D
DreamLake

Key Design

Chunked Upload

The CLI uploads files to BSS using S3 multipart upload with resumable state and parallel workers.

Constants

SettingValue
Chunk size10 MB (S3 minimum is 5 MB except last part)
Max parallel workers4
Hash algorithmSHA256, first 16 hex chars
S3 PUT timeout300s per part
State directory~/.dreamlake/uploads/

Full Upload Flow

Example: uploading a video. All 4 types follow the same pattern — only the BSS URL prefix differs.
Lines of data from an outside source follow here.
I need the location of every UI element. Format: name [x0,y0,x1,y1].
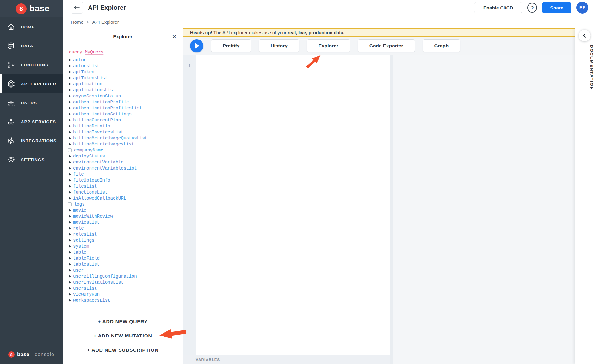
breadcrumb-current: API Explorer [92,19,119,25]
explorer-field-row[interactable]: settings [66,237,183,243]
top-header: API Explorer Enable CI/CD ? Share EF [63,0,594,15]
query-name[interactable]: MyQuery [85,50,103,55]
explorer-field-row[interactable]: tableField [66,255,183,261]
explorer-field-row[interactable]: user [66,267,183,273]
sidebar-item-functions[interactable]: FUNCTIONS [0,55,63,74]
breadcrumb-home-link[interactable]: Home [71,19,84,25]
enable-cicd-button[interactable]: Enable CI/CD [474,2,522,13]
prettify-button[interactable]: Prettify [211,39,251,52]
close-icon[interactable]: ✕ [172,34,176,39]
explorer-field-row[interactable]: isAllowedCallbackURL [66,195,183,201]
explorer-field-row[interactable]: authenticationProfile [66,99,183,105]
sidebar-collapse-button[interactable] [71,2,83,14]
field-checkbox[interactable] [68,202,72,206]
code-exporter-button[interactable]: Code Exporter [358,39,415,52]
variables-section-header[interactable]: VARIABLES [183,355,390,364]
explorer-field-row[interactable]: workspacesList [66,297,183,303]
add-new-query-button[interactable]: + ADD NEW QUERY [98,314,148,329]
sidebar-item-users[interactable]: USERS [0,93,63,112]
explorer-field-row[interactable]: billingInvoicesList [66,129,183,135]
explorer-field-row[interactable]: file [66,171,183,177]
explorer-field-row[interactable]: filesList [66,183,183,189]
history-button[interactable]: History [259,39,299,52]
explorer-field-row[interactable]: tablesList [66,261,183,267]
results-pane [393,55,575,364]
explorer-field-row[interactable]: authenticationSettings [66,111,183,117]
execute-query-button[interactable] [190,39,203,52]
explorer-field-row[interactable]: logs [66,201,183,207]
field-name: movieWithReview [73,214,113,219]
explorer-field-row[interactable]: authenticationProfilesList [66,105,183,111]
sidebar-item-data[interactable]: DATA [0,36,63,55]
expand-arrow-icon [69,269,71,272]
explorer-field-row[interactable]: environmentVariablesList [66,165,183,171]
expand-arrow-icon [69,119,71,121]
banner-lead: Heads up! [190,30,212,35]
variables-label: VARIABLES [196,358,220,361]
field-name: apiToken [73,70,94,75]
explorer-field-row[interactable]: billingMetricUsageQuotasList [66,135,183,141]
sidebar-item-home[interactable]: HOME [0,17,63,36]
page-title: API Explorer [88,4,126,11]
expand-arrow-icon [69,65,71,67]
explorer-field-row[interactable]: moviesList [66,219,183,225]
chevron-left-icon [581,33,588,39]
sidebar-item-label: INTEGRATIONS [21,139,57,143]
add-new-subscription-button[interactable]: + ADD NEW SUBSCRIPTION [87,343,158,357]
sidebar-item-label: DATA [21,44,33,48]
brand-logo[interactable]: 8 base [0,0,63,17]
explorer-field-row[interactable]: userInvitationsList [66,279,183,285]
explorer-field-row[interactable]: role [66,225,183,231]
explorer-field-row[interactable]: movieWithReview [66,213,183,219]
explorer-field-row[interactable]: userBillingConfiguration [66,273,183,279]
query-declaration[interactable]: query MyQuery [66,49,183,56]
explorer-field-row[interactable]: fileUploadInfo [66,177,183,183]
sidebar-item-label: API EXPLORER [21,82,56,86]
api-explorer-main: Heads up! The API explorer makes use of … [183,28,575,364]
add-new-mutation-button[interactable]: + ADD NEW MUTATION [93,329,152,343]
expand-arrow-icon [69,251,71,254]
user-avatar[interactable]: EF [576,2,588,14]
explorer-field-row[interactable]: billingMetricUsagesList [66,141,183,147]
explorer-field-row[interactable]: billingCurrentPlan [66,117,183,123]
explorer-field-row[interactable]: billingDetails [66,123,183,129]
brand-name: base [29,4,50,14]
explorer-field-row[interactable]: apiTokensList [66,75,183,81]
pane-resize-handle[interactable] [390,55,393,364]
sidebar-item-integrations[interactable]: INTEGRATIONS [0,131,63,150]
explorer-field-row[interactable]: environmentVariable [66,159,183,165]
explorer-field-row[interactable]: actorsList [66,63,183,69]
explorer-field-row[interactable]: application [66,81,183,87]
query-editor[interactable] [196,55,390,355]
explorer-field-row[interactable]: rolesList [66,231,183,237]
help-icon[interactable]: ? [527,3,537,13]
explorer-field-row[interactable]: deployStatus [66,153,183,159]
field-name: file [73,172,84,177]
explorer-field-row[interactable]: system [66,243,183,249]
graph-button[interactable]: Graph [423,39,461,52]
sidebar-item-app-services[interactable]: APP SERVICES [0,112,63,131]
expand-arrow-icon [69,71,71,73]
sidebar-item-api-explorer[interactable]: API EXPLORER [0,74,63,93]
explorer-field-row[interactable]: apiToken [66,69,183,75]
explorer-field-row[interactable]: table [66,249,183,255]
explorer-field-row[interactable]: actor [66,57,183,63]
expand-arrow-icon [69,179,71,182]
sidebar: 8 base HOMEDATAFUNCTIONSAPI EXPLORERUSER… [0,0,63,364]
functions-icon [7,61,15,69]
explorer-field-row[interactable]: companyName [66,147,183,153]
field-name: authenticationProfile [73,100,129,105]
explorer-button[interactable]: Explorer [307,39,350,52]
explorer-field-row[interactable]: movie [66,207,183,213]
documentation-toggle-button[interactable] [579,30,591,41]
explorer-field-row[interactable]: functionsList [66,189,183,195]
share-button[interactable]: Share [542,2,571,13]
explorer-field-row[interactable]: viewDryRun [66,291,183,297]
expand-arrow-icon [69,173,71,176]
field-checkbox[interactable] [68,148,72,152]
explorer-field-row[interactable]: applicationsList [66,87,183,93]
explorer-field-row[interactable]: usersList [66,285,183,291]
explorer-field-row[interactable]: asyncSessionStatus [66,93,183,99]
expand-arrow-icon [69,257,71,260]
sidebar-item-settings[interactable]: SETTINGS [0,150,63,169]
dreamlake upload ./run01.mp4 --episode alice@robotics:run-042 --to /camera/front

 ├─ 1. Read file, compute hash
hash = SHA256(content)[:16]
 │     parts = ceil(fileSize / 10MB)

 ├─ 2. Check for resume state
~/.dreamlake/uploads/{hash}.json
 │     If exists → verify with BSS parts-done endpoint
 │     If valid → skip already-uploaded parts

 ├─ 3. Init multipart (if no resume)
POST /videos/upload/multipart/init
 │     → { uploadId, key }
 │     Save state to disk

 ├─ 4. Get presigned S3 URLs for remaining parts
POST /videos/upload/multipart/parts
 │     → { "1": "https://s3...", "2": "https://s3...", ... }

 ├─ 5. Upload parts in parallel (4 workers)
PUT chunk bytes directly to S3 presigned URLs
 │     Extract ETag from response
 │     Save state after each part completes

 ├─ 6. Complete multipart
POST /videos/upload/multipart/complete
 │     → { success: true }
 │     Clear state file

 ├─ 7. Register in BSS
POST /videos { owner, project, stagingHash, ... }
 │     → { id: bssVideoId }

 ├─ 8. Register in DreamLake Server
POST /assets/video { namespace, space, episodeName, name, bssVideoId }
 │     → { id, lambdaUrl }
 │     Server creates: episode node → folder hierarchy → asset leaf node

 └─ 9. Trigger Lambda via presigned URL
       POST {lambdaUrl}   (no auth header — URL is HMAC-signed)
202 dispatched
       Lambda splits file into HLS segments in the background

Resume & Retry

Uploads are resumable across CLI invocations. State is persisted to ~/.dreamlake/uploads/{hash}.json:

{
  "uploadId": "s3-multipart-upload-id",
  "key": "alice/robotics/staging/abc123def456",
  "totalParts": 12,
  "completedParts": [
    { "partNumber": 1, "etag": "\"abc...\"" },
    { "partNumber": 2, "etag": "\"def...\"" }
  ]
}

On resume:

  1. Load state file by hash
  2. Call GET /{type}/upload/multipart/parts-done?uploadId=...&key=...
  3. If not expired → skip completed parts, upload only remaining
  4. If expired → start fresh

On failure mid-upload, the CLI prints upload paused — re-run to resume and exits. There is no explicit abort — the S3 multipart upload expires naturally (typically 7 days).

Parallel Upload

Parts are uploaded concurrently using ThreadPoolExecutor:

Worker 1: ──── part 1 ──── part 5 ──── part 9  ────
Worker 2: ──── part 2 ──── part 6 ──── part 10 ────
Worker 3: ──── part 3 ──── part 7 ──── part 11 ────
Worker 4: ──── part 4 ──── part 8 ──── part 12 ────
  • State is saved (with a thread lock) after each part completes
  • On first failure, all remaining futures are cancelled
  • ETag from S3 response is stored per part for the complete call

BSS Endpoints (per type)

Each file type uses its own set of multipart endpoints. The protocol is identical — only the URL prefix differs.

TypePrefix
Video/videos/upload/multipart/
Audio/audio/upload/multipart/
Labels/labels/upload/multipart/
Text Tracks/text-tracks/upload/multipart/

Each prefix supports: POST .../init, POST .../parts, GET .../parts-done, POST .../complete, POST .../abort

S3 Staging Pool

All types land in the same flat staging pool, content-addressed by hash:

{owner}/{project}/staging/{hash}

Re-uploading the same file produces the same S3 key — the file is overwritten, not duplicated.

Lambda Trigger

After registration, DreamLake Server returns a lambdaUrl — a presigned BSS URL with HMAC signature. The CLI POSTs to this URL without any auth header. BSS verifies the signature and dispatches the Lambda.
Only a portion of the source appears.